There’s no shortage of crude in the world today. Just the opposite, in fact—a surfeit of oil precipitated the price collapse that saw the value of a barrel of crude quarter in just two short years before rebounding to where it is today, less than half the price it was three years ago. Surging U.S. production, driven by the shale revolution, has created a glut that even now oil producers both inside and out of OPEC are working to reduce.
An oversupply can be a good problem to have, especially if you’re not the producer, but for the oil industry, low prices can create some medium-term headaches. In their attempts to adapt to the new market reality, oil companies around the world have had to cut their capital expenditure budgets to try and stay in the black. That’s meant a lot less cash has been spent on the exploration of new projects, and that could prove costly when the current generation of oil operations mature without new fields to transition to. The IEA reports:
Oil discoveries declined to 2.4 billion barrels in 2016, compared with an average of 9 billion barrels per year over the past 15 years. Meanwhile, the volume of conventional resources sanctioned for development last year fell to 4.7 billion barrels, 30% lower than the previous year as the number of projects that received a final investment decision dropped to the lowest level since the 1940s.
The one outlier at the moment is U.S. shale, which has been ramping up output in recent months as producers find new ways to stay in the black even at $50 crude.
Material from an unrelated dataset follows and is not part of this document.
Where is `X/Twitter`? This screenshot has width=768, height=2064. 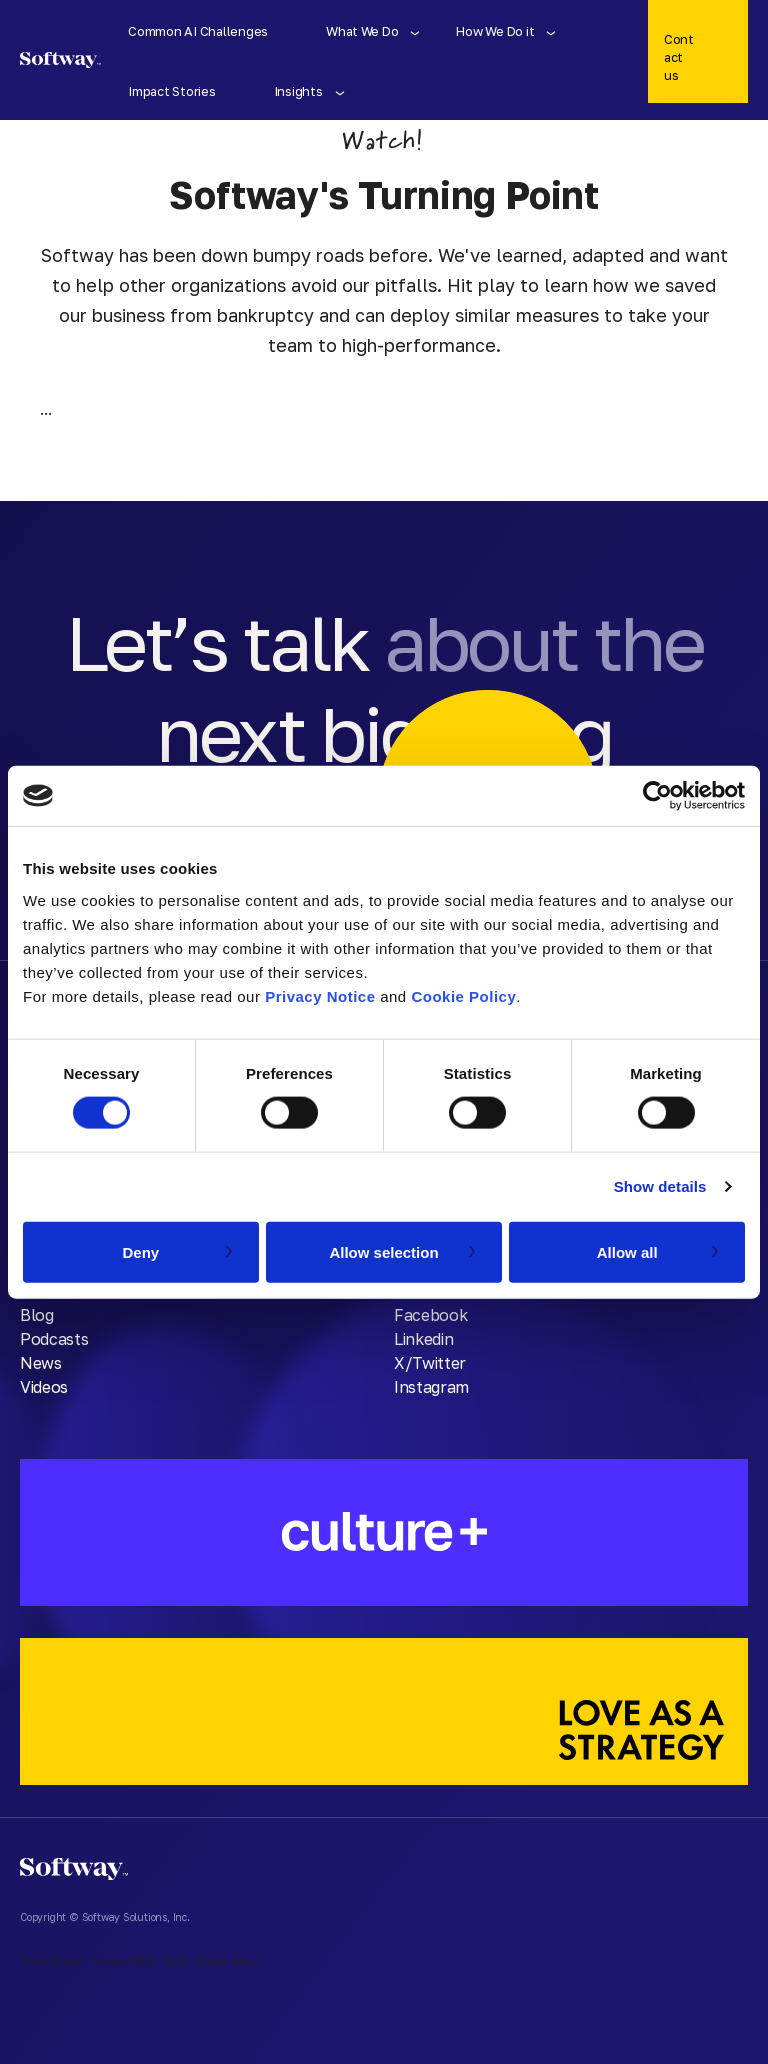 X/Twitter is located at coordinates (430, 1363).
Here in the states, companies are still spending on exploration and being rewarded for it, in large part because the scale of these so-called “unconventional” projects is much smaller than more conventional fields, which makes the up-front capital costs easier to bear for these companies in today’s bearish market. “The key question for the future of the oil market,” said IEA executive director Fatih Birol, “is for how long can a surge in US shale supplies make up for the slow pace of growth elsewhere in the oil sector.”
And it’s not all doom and gloom outside of American shale. France’s Total announced this week that it approved its first new project since the oil price collapse, a shale gas project in Argentina’s resource-rich Vaca Muerta formation.
However much greens wish we could move to a post-oil world, the global economy remains heavily reliant on crude to function. Supplies ebb and flow, but the significant surge in production today is inevitably going to lead to the pendulum swinging back the other way some years down the road. When that happens, we’ll need new projects to come online to help meet global demand. U.S. shale can’t do it alone.